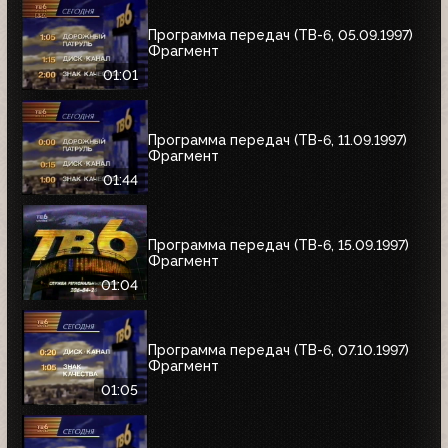
Программа передач (ТВ-6, 05.09.1997)
Фрагмент
01:01
Программа передач (ТВ-6, 11.09.1997)
Фрагмент
01:44
Программа передач (ТВ-6, 15.09.1997)
Фрагмент
01:04
Программа передач (ТВ-6, 07.10.1997)
Фрагмент
01:05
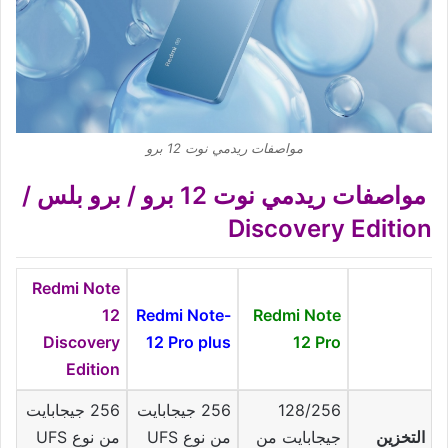
مواصفات ريدمي نوت 12 برو
مواصفات ريدمي نوت 12 برو / برو بلس /
Discovery Edition
Redmi Note
12
-Redmi Note
Redmi Note
Discovery
12 Pro plus
12 Pro
Edition
128/256
256 جيجابايت
256 جيجابايت
التخزين
جيجابايت من
من نوع UFS
من نوع UFS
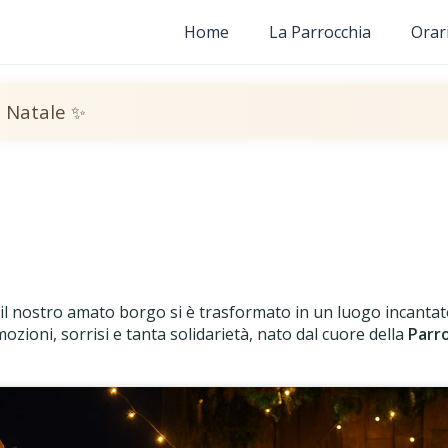
✦
Home
La Parrocchia
Orar
❄
l Natale ✨
a Carìa
età nel nostro borgo
❄
 il nostro amato borgo si è trasformato in un luogo incantat
emozioni, sorrisi e tanta solidarietà, nato dal cuore della
Parro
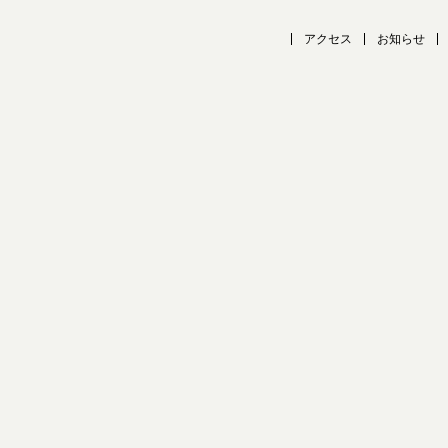
アクセス
お知らせ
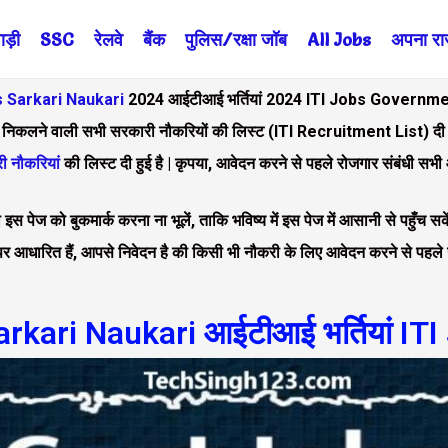
ड़ी
SSC
रेलवे
बैंक
पुलिस/रक्षा जॉब
All Jobs
अपना राज्
s Sarkari Naukari
2024 आईटीआई भर्तियां 2024 ITI Jobs Governm
 लिए निकलने वाली सभी सरकारी नौकरियों की लिस्ट (ITI Recruitment List) 
ी नौकरियां
की लिस्ट दी हुई है | कृपया, आवेदन करने से पहले रोजगार संबंधी स
पया इस पेज को बुकमार्क करना ना भूलें, ताकि भविष्य में इस पेज में आसानी से पह
र आधारित हैं, आपसे निवेदन है की किसी भी नौकरी के लिए आवेदन करने से पहले उसस
arkari Naukari आईटीआई भर्तियां ITI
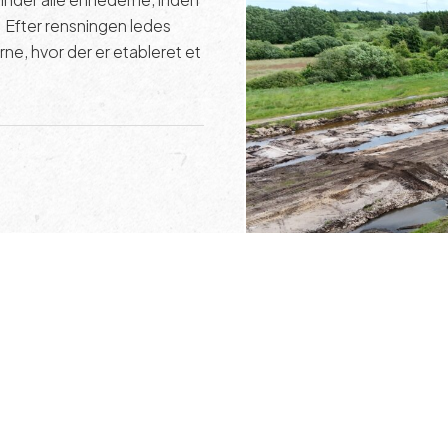
. Efter rensningen ledes
ne, hvor der er etableret et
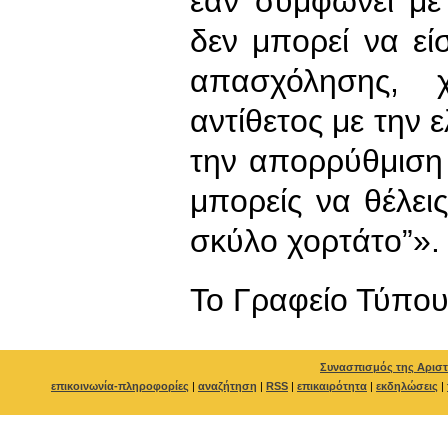
εάν συμφωνεί με 
δεν μπορεί να εί
απασχόλησης, 
αντίθετος με την 
την απορρύθμιση
μπορείς να θέλεις
σκύλο χορτάτο”».
To Γραφείο Τύπο
Συνασπισμός της Αριστ
επικοινωνία-πληροφορίες
|
αναζήτηση
|
RSS
|
επικαιρότητα
|
εκδηλώσεις
|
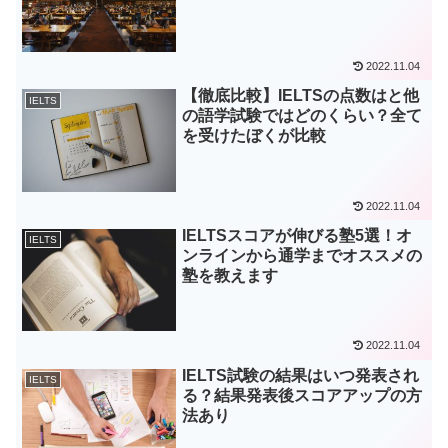
2022.11.04
【徹底比較】IELTSの点数はと他
IELTS
の語学試験ではどのくらい？全て
を受けたぼくが比較
2022.11.04
IELTSスコアが伸びる塾5選！オ
IELTS
ンラインから通学までオススメの
塾を教えます
2022.11.04
IELTS試験の結果はいつ発表され
IELTS
る？結果発表後スコアアップの方
法あり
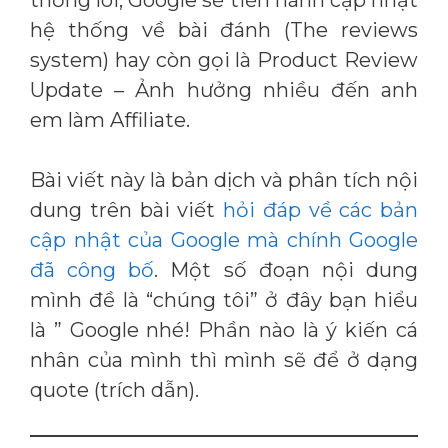
thống lõi, Google sẽ tiến hành cập nhật
hệ thống về bài đánh (The reviews
system) hay còn gọi là Product Review
Update – Ảnh hưởng nhiều đến anh
em làm Affiliate.
Bài viết này là bản dịch và phân tích nội
dung trên bài viết
hỏi đáp về các bản
cập nhật của Google mà chính Google
đã công bố
. Một số đoạn nội dung
mình đề là “chúng tôi” ở đây bạn hiểu
là ” Google nhé! Phần nào là ý kiến cá
nhân của mình thì mình sẽ để ở dạng
quote (trích dẫn).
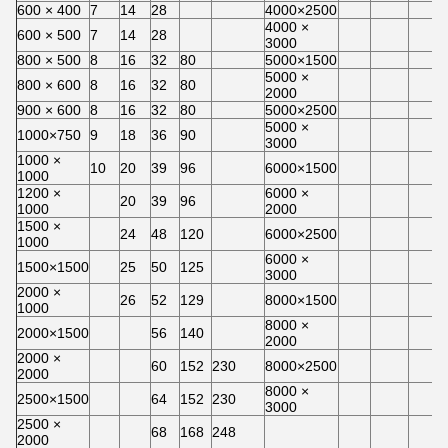
600 × 400
7
14
28
4000×2500
4000 ×
600 × 500
7
14
28
3000
800 × 500
8
16
32
80
5000×1500
5000 ×
800 × 600
8
16
32
80
2000
900 × 600
8
16
32
80
5000×2500
5000 ×
1000×750
9
18
36
90
3000
1000 ×
10
20
39
96
6000×1500
1000
1200 ×
6000 ×
20
39
96
1000
2000
1500 ×
24
48
120
6000×2500
1000
6000 ×
1500×1500
25
50
125
3000
2000 ×
26
52
129
8000×1500
1000
8000 ×
2000×1500
56
140
2000
2000 ×
60
152
230
8000×2500
2000
8000 ×
2500×1500
64
152
230
3000
2500 ×
68
168
248
2000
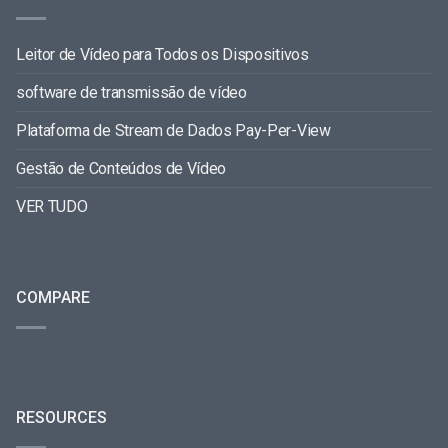
Leitor de Vídeo para Todos os Dispositivos
software de transmissão de vídeo
Plataforma de Stream de Dados Pay-Per-View
Gestão de Conteúdos de Vídeo
VER TUDO
COMPARE
RESOURCES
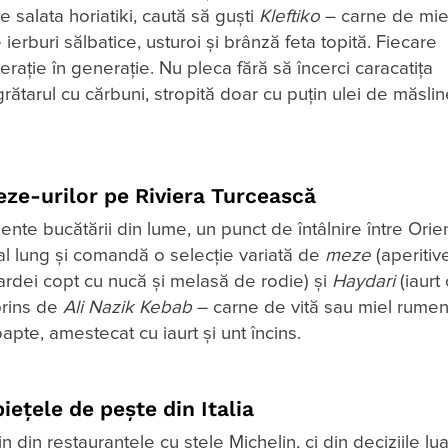
 salata horiatiki, caută să guști
Kleftiko
– carne de mie
ierburi sălbatice, usturoi și brânză feta topită. Fiecare
ație în generație. Nu pleca fără să încerci caracatița
rătarul cu cărbuni, stropită doar cu puțin ulei de măsli
ze-urilor pe Riviera Turcească
ente bucătării din lume, un punct de întâlnire între Orien
ual lung și comandă o selecție variată de
meze
(aperitive
ardei copt cu nucă și melasă de rodie) și
Haydari
(iaurt
rprins de
Ali Nazik Kebab
– carne de vită sau miel rumeni
apte, amestecat cu iaurt și unt încins.
iețele de pește din Italia
din restaurantele cu stele Michelin, ci din deciziile lu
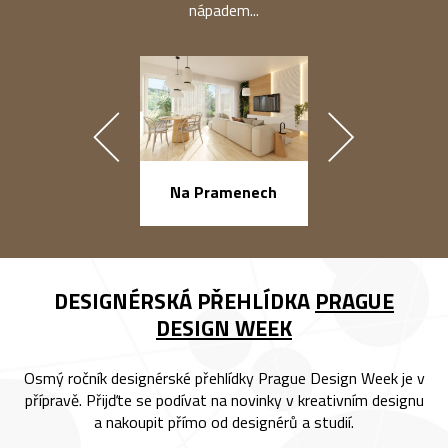
nápadem...
náměstí Na Ba
Na Pramenech
DESIGNÉRSKÁ PŘEHLÍDKA
PRAGUE
DESIGN WEEK
Osmý ročník designérské přehlídky Prague Design Week je v
přípravě. Přijďte se podívat na novinky v kreativním designu
a nakoupit přímo od designérů a studií.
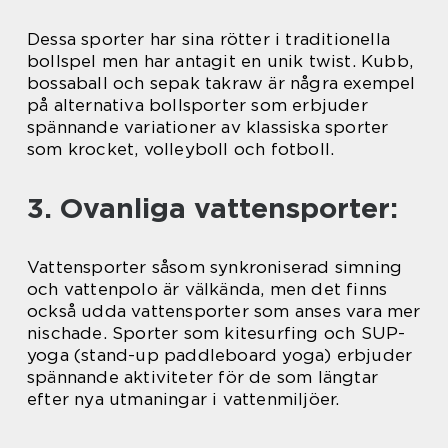
Dessa sporter har sina rötter i traditionella
bollspel men har antagit en unik twist. Kubb,
bossaball och sepak takraw är några exempel
på alternativa bollsporter som erbjuder
spännande variationer av klassiska sporter
som krocket, volleyboll och fotboll.
3. Ovanliga vattensporter:
Vattensporter såsom synkroniserad simning
och vattenpolo är välkända, men det finns
också udda vattensporter som anses vara mer
nischade. Sporter som kitesurfing och SUP-
yoga (stand-up paddleboard yoga) erbjuder
spännande aktiviteter för de som längtar
efter nya utmaningar i vattenmiljöer.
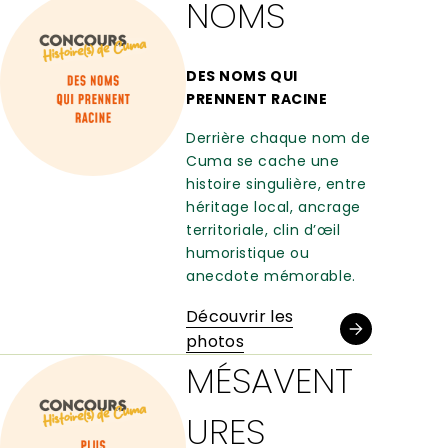
NOMS
DES NOMS QUI
PRENNENT RACINE
Derrière chaque nom de
Cuma se cache une
histoire singulière, entre
héritage local, ancrage
territoriale, clin d’œil
humoristique ou
anecdote mémorable.
Découvrir les
photos
MÉSAVENT
URES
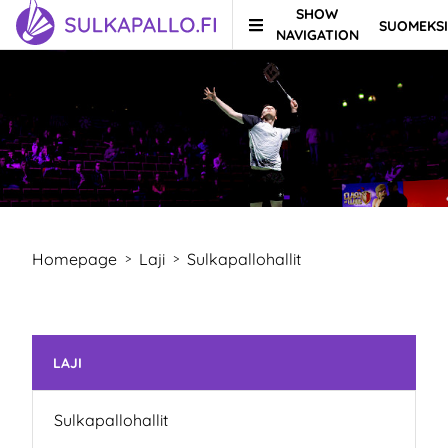
SHOW
SUOMEKSI
Skip to content
TO HOMEPAGE
NAVIGATION
Homepage
Laji
Sulkapallohallit
>
>
Skip subnavigation
LAJI
Sulkapallohallit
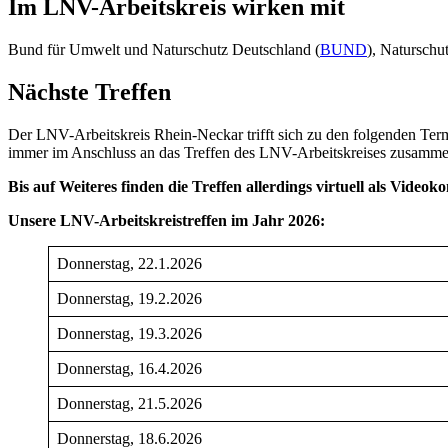
Im LNV-Arbeitskreis wirken mit
Bund für Umwelt und Naturschutz Deutschland (
BUND
), Naturschu
Nächste Treffen
Der LNV-Arbeitskreis Rhein-Neckar trifft sich zu den folgenden Te
immer im Anschluss an das Treffen des LNV-Arbeitskreises zusamm
Bis auf Weiteres finden die Treffen allerdings virtuell als Videoko
Unsere LNV-Arbeitskreistreffen im Jahr 2026:
Donnerstag, 22.1.2026
Donnerstag, 19.2.2026
Donnerstag, 19.3.2026
Donnerstag, 16.4.2026
Donnerstag, 21.5.2026
Donnerstag, 18.6.2026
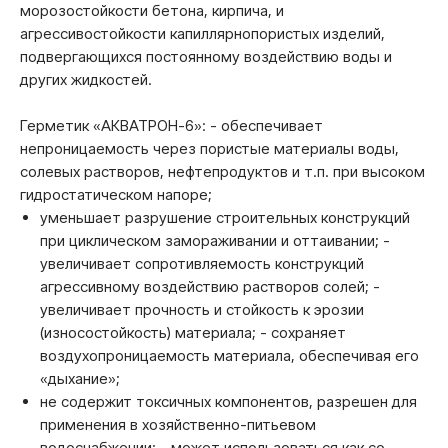
морозостойкости бетона, кирпича, и
агрессивостойкости капиллярнопористых изделий,
подвергающихся постоянному воздействию воды и
других жидкостей.
Герметик «АКВАТРОН-6»: - обеспечивает
непроницаемость через пористые материалы воды,
солевых растворов, нефтепродуктов и т.п. при высоком
гидростатическом напоре;
уменьшает разрушение строительных конструкций
при циклическом замораживании и оттаивании; -
увеличивает сопротивляемость конструкций
агрессивному воздействию растворов солей; -
увеличивает прочность и стойкость к эрозии
(износостойкость) материала; - сохраняет
воздухопроницаемость материала, обеспечивая его
«дыхание»;
не содержит токсичных компонентов, разрешен для
применения в хозяйственно-питьевом
водоснабжении; - может использоваться как со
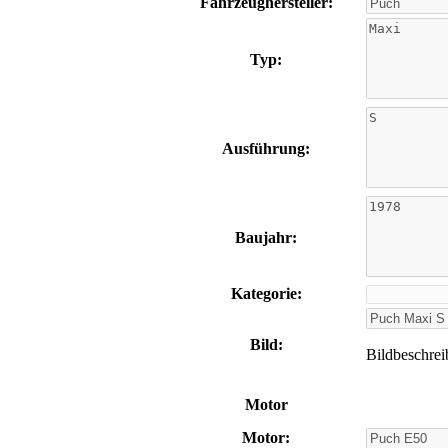
Fahrzeughersteller:
Typ:
Ausführung:
Baujahr:
Kategorie:
Bild:
Bildbeschre
Motor
Motor:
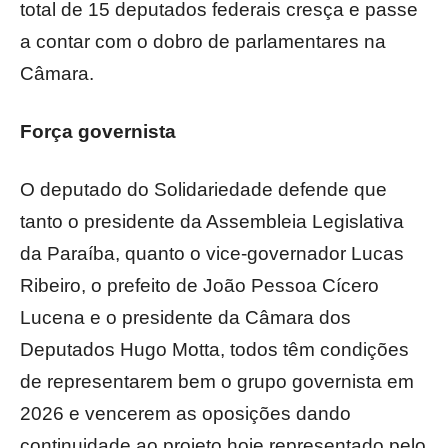
total de 15 deputados federais cresça e passe
a contar com o dobro de parlamentares na
Câmara.
Força governista
O deputado do Solidariedade defende que
tanto o presidente da Assembleia Legislativa
da Paraíba, quanto o vice-governador Lucas
Ribeiro, o prefeito de João Pessoa Cícero
Lucena e o presidente da Câmara dos
Deputados Hugo Motta, todos têm condições
de representarem bem o grupo governista em
2026 e vencerem as oposições dando
continuidade ao projeto hoje representado pelo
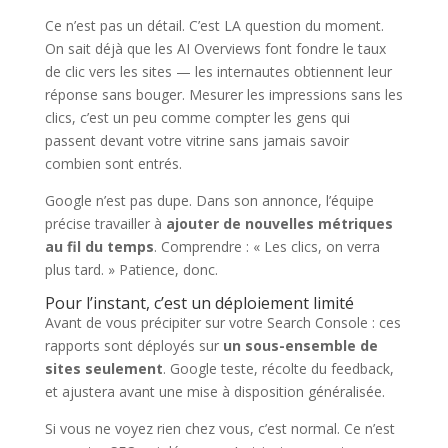
Ce n’est pas un détail. C’est LA question du moment.
On sait déjà que les AI Overviews font fondre le taux
de clic vers les sites — les internautes obtiennent leur
réponse sans bouger. Mesurer les impressions sans les
clics, c’est un peu comme compter les gens qui
passent devant votre vitrine sans jamais savoir
combien sont entrés.
Google n’est pas dupe. Dans son annonce, l’équipe
précise travailler à
ajouter de nouvelles métriques
au fil du temps
. Comprendre : « Les clics, on verra
plus tard. » Patience, donc.
Pour l’instant, c’est un déploiement limité
Avant de vous précipiter sur votre Search Console : ces
rapports sont déployés sur
un sous-ensemble de
sites seulement
. Google teste, récolte du feedback,
et ajustera avant une mise à disposition généralisée.
Si vous ne voyez rien chez vous, c’est normal. Ce n’est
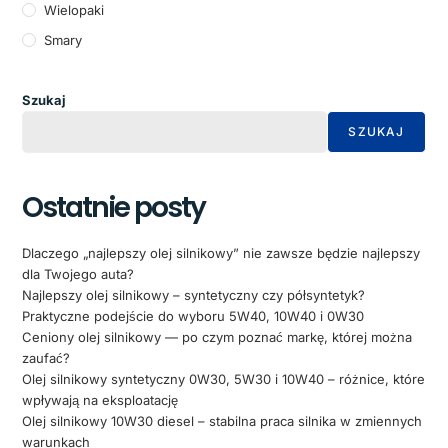
Wielopaki
Smary
Szukaj
SZUKAJ
Ostatnie posty
Dlaczego „najlepszy olej silnikowy” nie zawsze będzie najlepszy
dla Twojego auta?
Najlepszy olej silnikowy – syntetyczny czy półsyntetyk?
Praktyczne podejście do wyboru 5W40, 10W40 i 0W30
Ceniony olej silnikowy — po czym poznać markę, której można
zaufać?
Olej silnikowy syntetyczny 0W30, 5W30 i 10W40 – różnice, które
wpływają na eksploatację
Olej silnikowy 10W30 diesel – stabilna praca silnika w zmiennych
warunkach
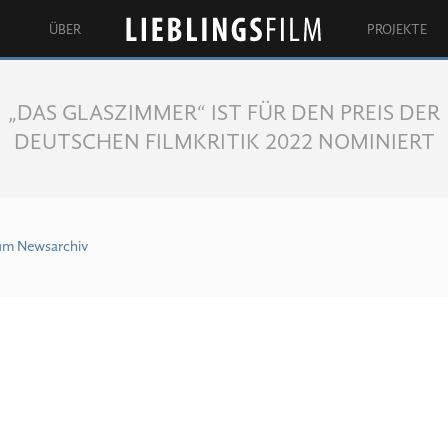
ÜBER
PROJEKTE
Lieblingsfilm
„DAS GLASZIMMER“ IST FÜR DEN PREIS DER
DEUTSCHEN FILMKRITIK 2022 NOMINIERT
um Newsarchiv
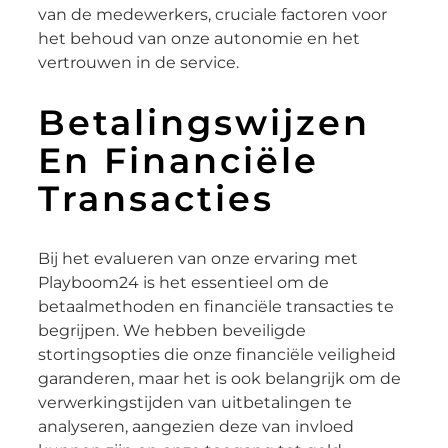
van de medewerkers, cruciale factoren voor
het behoud van onze autonomie en het
vertrouwen in de service.
Betalingswijzen
En Financiële
Transacties
Bij het evalueren van onze ervaring met
Playboom24 is het essentieel om de
betaalmethoden en financiële transacties te
begrijpen. We hebben beveiligde
stortingsopties die onze financiële veiligheid
garanderen, maar het is ook belangrijk om de
verwerkingstijden van uitbetalingen te
analyseren, aangezien deze van invloed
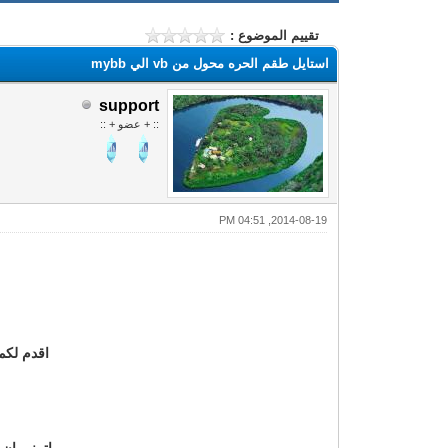
تقييم الموضوع :
استايل طقم الحره محول من vb الي mybb
support
:: + عضو + ::
2014-08-19, 04:51 PM
اقدم لكم
اتمني ان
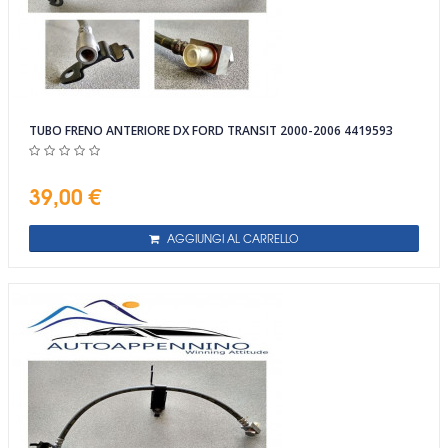
TUBO FRENO ANTERIORE DX FORD TRANSIT 2000-2006 4419593
39,00 €
AGGIUNGI AL CARRELLO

## TASK BRIEF
Go back to the lines above and output, exactly as they stand, the ones from the line containing "при циклическом замораживании" to the line containing "Lucena e o presidente da Câmara dos". Leave all pictures behind.

## RESULT OF THE EXERCISE
при циклическом замораживании и оттаивании; -
увеличивает сопротивляемость конструкций
агрессивному воздействию растворов солей; -
увеличивает прочность и стойкость к эрозии
(износостойкость) материала; - сохраняет
воздухопроницаемость материала, обеспечивая его
«дыхание»;
не содержит токсичных компонентов, разрешен для
применения в хозяйственно-питьевом
водоснабжении; - может использоваться как со
Fahrzeughersteller:
Typ:
Ausführung:
Baujahr:
Kategorie:
Bild:
Bildbeschre
Motor
Motor:
total de 15 deputados federais cresça e passe
a contar com o dobro de parlamentares na
Câmara.
Força governista
O deputado do Solidariedade defende que
tanto o presidente da Assembleia Legislativa
da Paraíba, quanto o vice-governador Lucas
Ribeiro, o prefeito de João Pessoa Cícero
Lucena e o presidente da Câmara dos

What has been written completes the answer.